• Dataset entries
··········

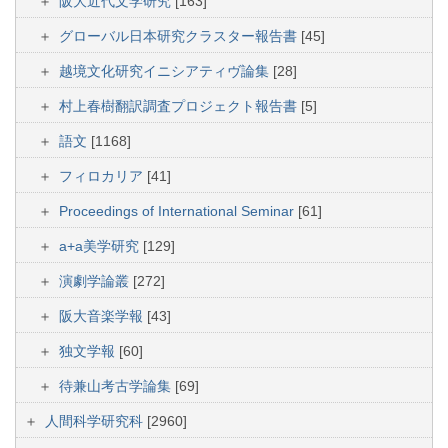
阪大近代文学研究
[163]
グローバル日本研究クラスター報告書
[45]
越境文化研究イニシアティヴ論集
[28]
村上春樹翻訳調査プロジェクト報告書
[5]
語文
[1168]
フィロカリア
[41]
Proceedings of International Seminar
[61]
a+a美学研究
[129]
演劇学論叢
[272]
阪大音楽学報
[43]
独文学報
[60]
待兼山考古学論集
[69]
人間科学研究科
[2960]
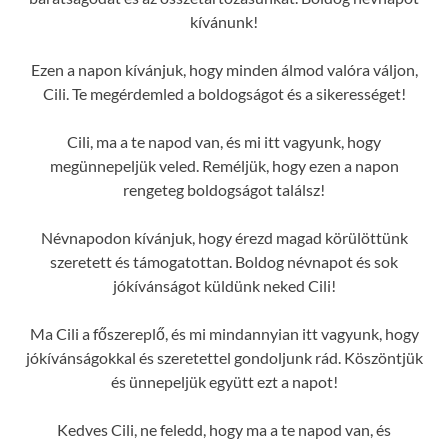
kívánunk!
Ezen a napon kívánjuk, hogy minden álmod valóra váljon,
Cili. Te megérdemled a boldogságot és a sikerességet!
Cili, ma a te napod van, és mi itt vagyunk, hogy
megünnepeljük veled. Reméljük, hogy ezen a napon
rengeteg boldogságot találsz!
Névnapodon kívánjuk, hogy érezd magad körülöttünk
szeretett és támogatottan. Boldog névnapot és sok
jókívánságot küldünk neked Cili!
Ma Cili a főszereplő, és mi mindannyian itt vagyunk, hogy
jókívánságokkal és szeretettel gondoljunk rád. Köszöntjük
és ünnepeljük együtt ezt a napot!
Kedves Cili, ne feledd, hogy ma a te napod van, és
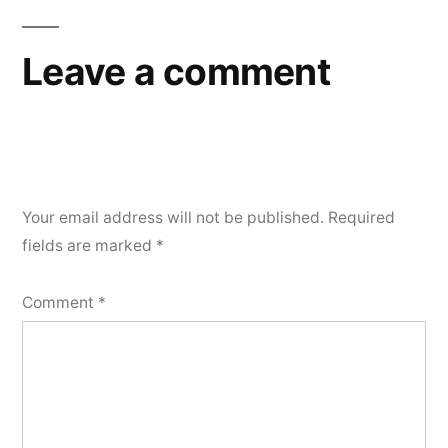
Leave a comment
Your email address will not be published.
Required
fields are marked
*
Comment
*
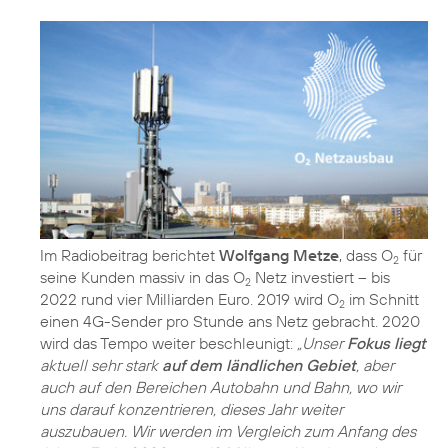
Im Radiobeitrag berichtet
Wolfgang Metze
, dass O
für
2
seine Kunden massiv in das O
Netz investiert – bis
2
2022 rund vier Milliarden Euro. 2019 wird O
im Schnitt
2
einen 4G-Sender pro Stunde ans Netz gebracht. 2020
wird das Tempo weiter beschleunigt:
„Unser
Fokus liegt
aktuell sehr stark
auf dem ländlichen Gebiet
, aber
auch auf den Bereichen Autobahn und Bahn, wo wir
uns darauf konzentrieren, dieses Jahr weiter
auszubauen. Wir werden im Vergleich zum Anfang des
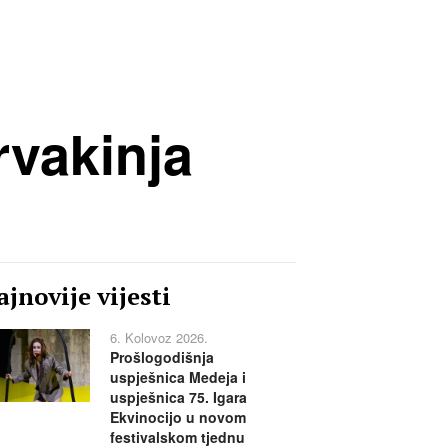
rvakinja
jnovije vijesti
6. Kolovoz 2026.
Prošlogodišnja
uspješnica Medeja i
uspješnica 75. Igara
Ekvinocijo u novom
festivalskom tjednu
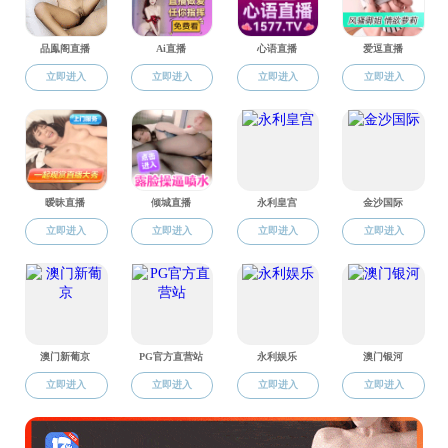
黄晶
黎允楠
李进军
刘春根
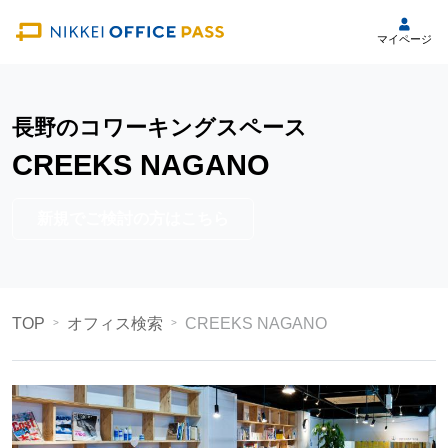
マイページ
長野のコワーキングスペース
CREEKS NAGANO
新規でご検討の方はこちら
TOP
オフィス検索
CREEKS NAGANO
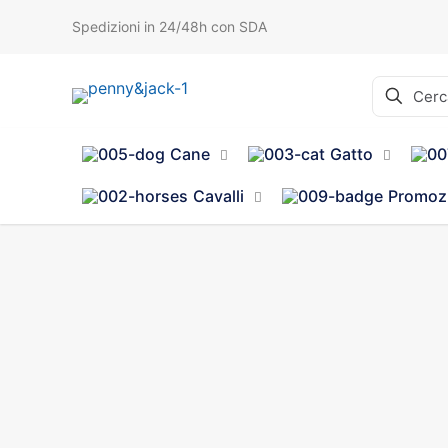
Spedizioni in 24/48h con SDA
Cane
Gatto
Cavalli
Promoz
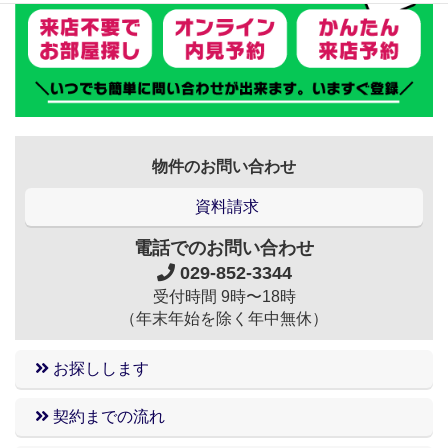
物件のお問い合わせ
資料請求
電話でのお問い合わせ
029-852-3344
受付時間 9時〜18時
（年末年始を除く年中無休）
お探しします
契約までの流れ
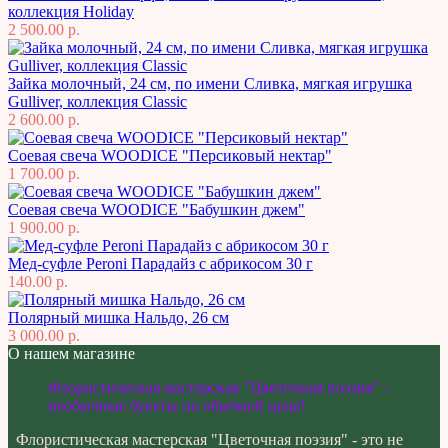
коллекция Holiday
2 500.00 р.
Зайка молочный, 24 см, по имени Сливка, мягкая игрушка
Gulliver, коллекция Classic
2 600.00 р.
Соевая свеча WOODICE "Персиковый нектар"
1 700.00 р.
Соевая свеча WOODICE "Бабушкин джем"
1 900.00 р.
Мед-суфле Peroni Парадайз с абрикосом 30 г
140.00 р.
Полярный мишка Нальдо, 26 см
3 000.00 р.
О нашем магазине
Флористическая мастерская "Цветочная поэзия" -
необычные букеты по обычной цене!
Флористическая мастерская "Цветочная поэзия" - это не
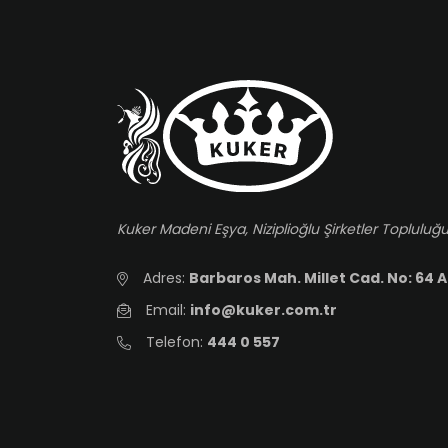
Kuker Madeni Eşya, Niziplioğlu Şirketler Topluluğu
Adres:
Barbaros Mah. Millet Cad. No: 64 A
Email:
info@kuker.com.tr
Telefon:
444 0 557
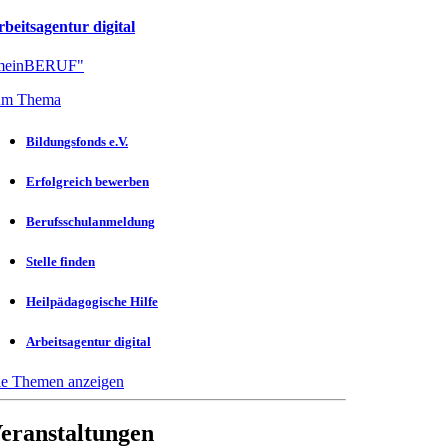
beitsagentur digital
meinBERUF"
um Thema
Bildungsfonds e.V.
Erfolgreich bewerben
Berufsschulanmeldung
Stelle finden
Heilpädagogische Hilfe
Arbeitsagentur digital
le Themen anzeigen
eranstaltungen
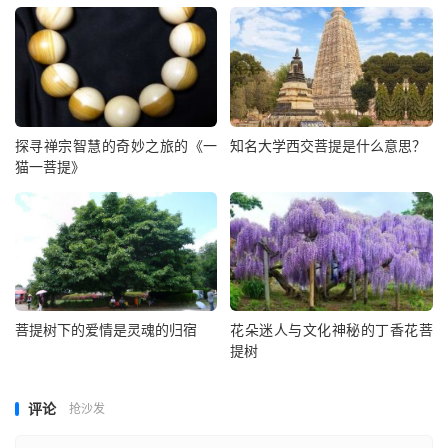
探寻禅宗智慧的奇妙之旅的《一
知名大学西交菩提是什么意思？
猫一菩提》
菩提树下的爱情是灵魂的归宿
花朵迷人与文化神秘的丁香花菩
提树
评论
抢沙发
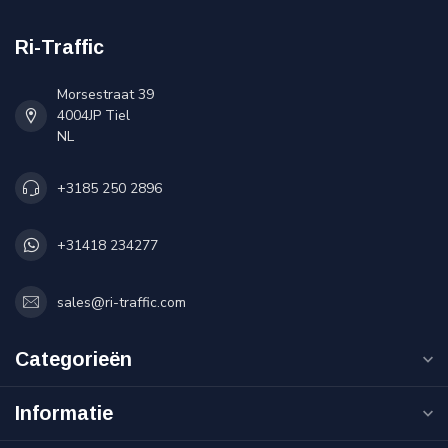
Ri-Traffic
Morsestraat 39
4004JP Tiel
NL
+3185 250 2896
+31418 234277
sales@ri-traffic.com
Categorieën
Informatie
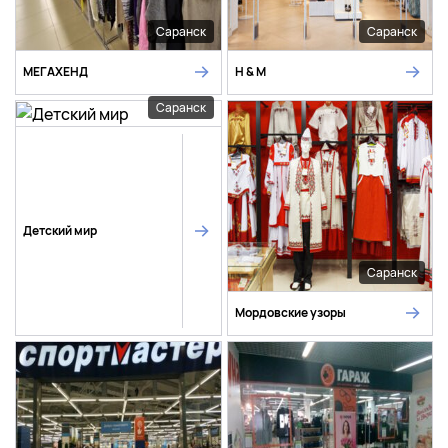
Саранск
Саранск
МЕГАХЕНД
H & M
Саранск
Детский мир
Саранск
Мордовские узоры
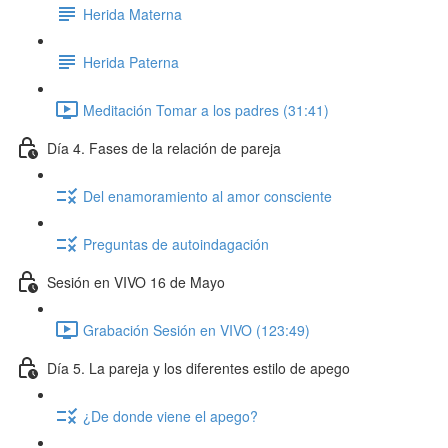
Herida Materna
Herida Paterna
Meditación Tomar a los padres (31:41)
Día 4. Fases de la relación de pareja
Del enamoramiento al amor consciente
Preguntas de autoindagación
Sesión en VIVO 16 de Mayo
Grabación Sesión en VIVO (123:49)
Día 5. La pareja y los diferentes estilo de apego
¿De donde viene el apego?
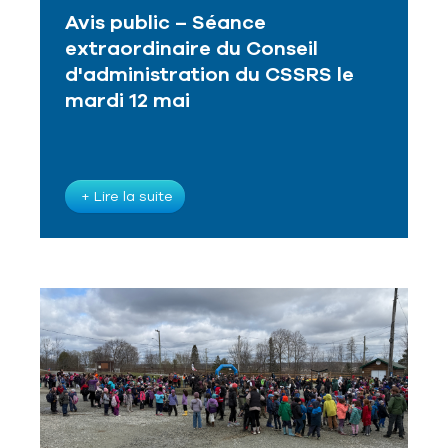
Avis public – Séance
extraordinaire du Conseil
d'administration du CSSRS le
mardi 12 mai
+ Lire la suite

··········

• Assignment
Lines in the records above that contain the word "свеча" need to be counted; the reply is that number and nothing else.

• Task response
2